▸ WHAT THE EXERCISE ASKS
Your answer must consist solely of the lines from the one containing "on the Hagemeister" through the last line of the records below, reproduced exactly, with all pictures omitted.

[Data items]
§
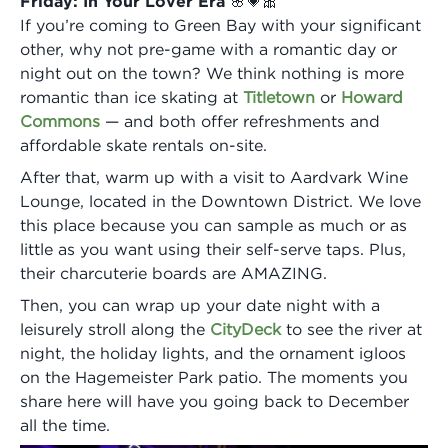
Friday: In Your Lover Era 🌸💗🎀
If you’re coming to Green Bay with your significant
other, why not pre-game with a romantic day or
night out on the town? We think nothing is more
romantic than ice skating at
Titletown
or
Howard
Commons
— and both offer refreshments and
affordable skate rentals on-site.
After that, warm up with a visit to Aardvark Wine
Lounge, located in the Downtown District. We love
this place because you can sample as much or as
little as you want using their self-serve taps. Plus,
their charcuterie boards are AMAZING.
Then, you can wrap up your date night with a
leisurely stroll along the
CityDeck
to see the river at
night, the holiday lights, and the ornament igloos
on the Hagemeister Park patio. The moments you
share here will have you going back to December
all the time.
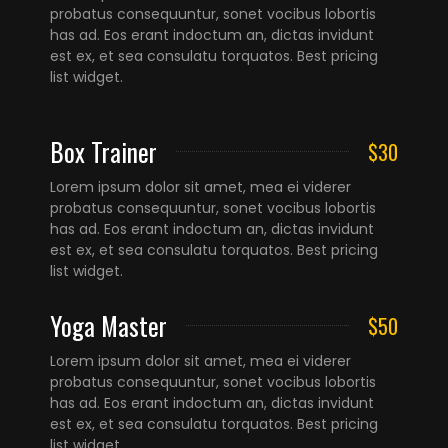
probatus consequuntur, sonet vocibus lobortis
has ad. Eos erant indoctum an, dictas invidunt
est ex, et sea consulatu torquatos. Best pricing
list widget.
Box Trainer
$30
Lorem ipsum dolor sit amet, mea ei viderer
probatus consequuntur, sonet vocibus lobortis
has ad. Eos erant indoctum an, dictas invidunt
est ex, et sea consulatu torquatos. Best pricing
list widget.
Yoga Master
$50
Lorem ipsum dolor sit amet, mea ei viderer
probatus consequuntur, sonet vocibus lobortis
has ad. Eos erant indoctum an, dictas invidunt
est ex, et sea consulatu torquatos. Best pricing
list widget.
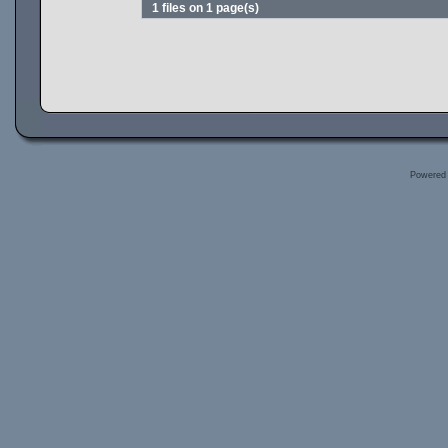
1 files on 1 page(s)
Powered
§
▸ RESULT FOR THIS EXERCISE
on the Hagemeister Park patio. The moments you
share here will have you going back to December
all the time.
probatus consequuntur, sonet vocibus lobortis
has ad. Eos erant indoctum an, dictas invidunt
est ex, et sea consulatu torquatos. Best pricing
list widget.
Box Trainer
$30
Lorem ipsum dolor sit amet, mea ei viderer
probatus consequuntur, sonet vocibus lobortis
has ad. Eos erant indoctum an, dictas invidunt
est ex, et sea consulatu torquatos. Best pricing
list widget.
Yoga Master
$50
Lorem ipsum dolor sit amet, mea ei viderer
probatus consequuntur, sonet vocibus lobortis
has ad. Eos erant indoctum an, dictas invidunt
est ex, et sea consulatu torquatos. Best pricing
list widget.
1 files on 1 page(s)
Powered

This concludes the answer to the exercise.